#### DATA FOR ANALYSIS
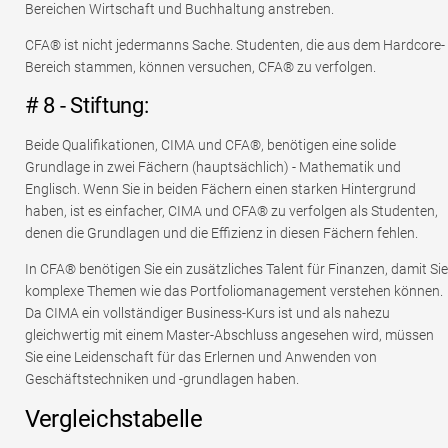
Bereichen Wirtschaft und Buchhaltung anstreben.
CFA® ist nicht jedermanns Sache. Studenten, die aus dem Hardcore-
Bereich stammen, können versuchen, CFA® zu verfolgen.
# 8 - Stiftung:
Beide Qualifikationen, CIMA und CFA®, benötigen eine solide
Grundlage in zwei Fächern (hauptsächlich) - Mathematik und
Englisch. Wenn Sie in beiden Fächern einen starken Hintergrund
haben, ist es einfacher, CIMA und CFA® zu verfolgen als Studenten,
denen die Grundlagen und die Effizienz in diesen Fächern fehlen.
In CFA® benötigen Sie ein zusätzliches Talent für Finanzen, damit Sie
komplexe Themen wie das Portfoliomanagement verstehen können.
Da CIMA ein vollständiger Business-Kurs ist und als nahezu
gleichwertig mit einem Master-Abschluss angesehen wird, müssen
Sie eine Leidenschaft für das Erlernen und Anwenden von
Geschäftstechniken und -grundlagen haben.
Vergleichstabelle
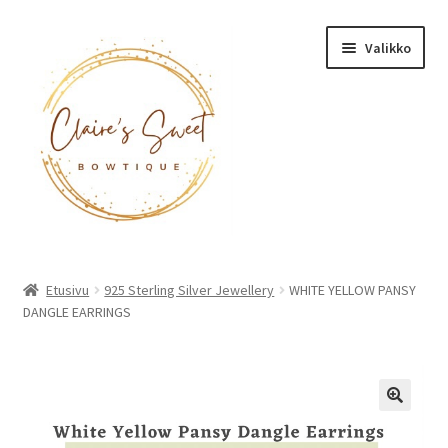
Siirry
Siirry
Valikko
navigointiin
sisältöön
Etusivu
Etusivu
925 Sterling Silver Jewellery
WHITE YELLOW PANSY
DANGLE EARRINGS
Tuotteet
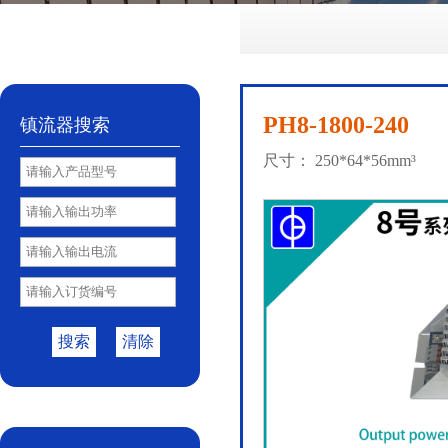
No.72
No.81
No.85
PY85B
No.85S
|
|
|
|
PH8-1800-240
镇流器搜索
尺寸： 250*64*56mm³
搜索
清除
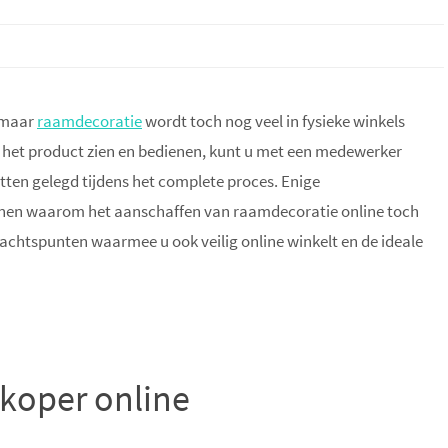
, maar
raamdecoratie
wordt toch nog veel in fysieke winkels
u het product zien en bedienen, kunt u met een medewerker
atten gelegd tijdens het complete proces. Enige
denen waarom het aanschaffen van raamdecoratie online toch
ndachtspunten waarmee u ook veilig online winkelt en de ideale
koper online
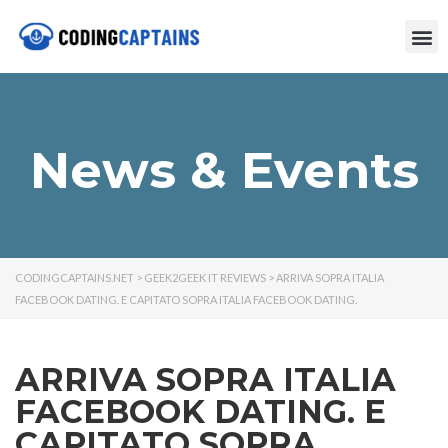
News & Events
CODINGCAPTAINS.NET
>
GEEK2GEEK IT REVIEWS
>
ARRIVA SOPRA ITALIA
FACEBOOK DATING. E CAPITATO SOPRA ITALIA FACEBOOK DATING.
ARRIVA SOPRA ITALIA
FACEBOOK DATING. E
CAPITATO SOPRA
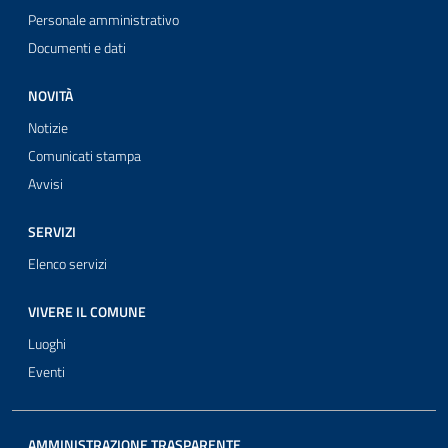
Personale amministrativo
Documenti e dati
NOVITÀ
Notizie
Comunicati stampa
Avvisi
SERVIZI
Elenco servizi
VIVERE IL COMUNE
Luoghi
Eventi
AMMINISTRAZIONE TRASPARENTE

#### ABOUT THIS TASK
Your reply should repeat the entries above exactly, leaving the pictures out.

#### SOLVED PROBLEM
Bereichen Wirtschaft und Buchhaltung anstreben.
CFA® ist nicht jedermanns Sache. Studenten, die aus dem Hardcore-
Bereich stammen, können versuchen, CFA® zu verfolgen.
# 8 - Stiftung:
Beide Qualifikationen, CIMA und CFA®, benötigen eine solide
Grundlage in zwei Fächern (hauptsächlich) - Mathematik und
Englisch. Wenn Sie in beiden Fächern einen starken Hintergrund
haben, ist es einfacher, CIMA und CFA® zu verfolgen als Studenten,
denen die Grundlagen und die Effizienz in diesen Fächern fehlen.
In CFA® benötigen Sie ein zusätzliches Talent für Finanzen, damit Sie
komplexe Themen wie das Portfoliomanagement verstehen können.
Da CIMA ein vollständiger Business-Kurs ist und als nahezu
gleichwertig mit einem Master-Abschluss angesehen wird, müssen
Sie eine Leidenschaft für das Erlernen und Anwenden von
Geschäftstechniken und -grundlagen haben.
Vergleichstabelle
Siirry
Siirry
Valikko
navigointiin
sisältöön
Etusivu
Etusivu
925 Sterling Silver Jewellery
WHITE YELLOW PANSY
DANGLE EARRINGS
Tuotteet
No.72
No.81
No.85
PY85B
No.85S
|
|
|
|
PH8-1800-240
镇流器搜索
尺寸： 250*64*56mm³
搜索
清除
, maar
raamdecoratie
wordt toch nog veel in fysieke winkels
u het product zien en bedienen, kunt u met een medewerker
atten gelegd tijdens het complete proces. Enige
denen waarom het aanschaffen van raamdecoratie online toch
ndachtspunten waarmee u ook veilig online winkelt en de ideale
koper online
News & Events
CODINGCAPTAINS.NET
>
GEEK2GEEK IT REVIEWS
>
ARRIVA SOPRA ITALIA
FACEBOOK DATING. E CAPITATO SOPRA ITALIA FACEBOOK DATING.
ARRIVA SOPRA ITALIA
FACEBOOK DATING. E
CAPITATO SOPRA
Personale amministrativo
Documenti e dati
NOVITÀ
Notizie
Comunicati stampa
Avvisi
SERVIZI
Elenco servizi
VIVERE IL COMUNE
Luoghi
Eventi
AMMINISTRAZIONE TRASPARENTE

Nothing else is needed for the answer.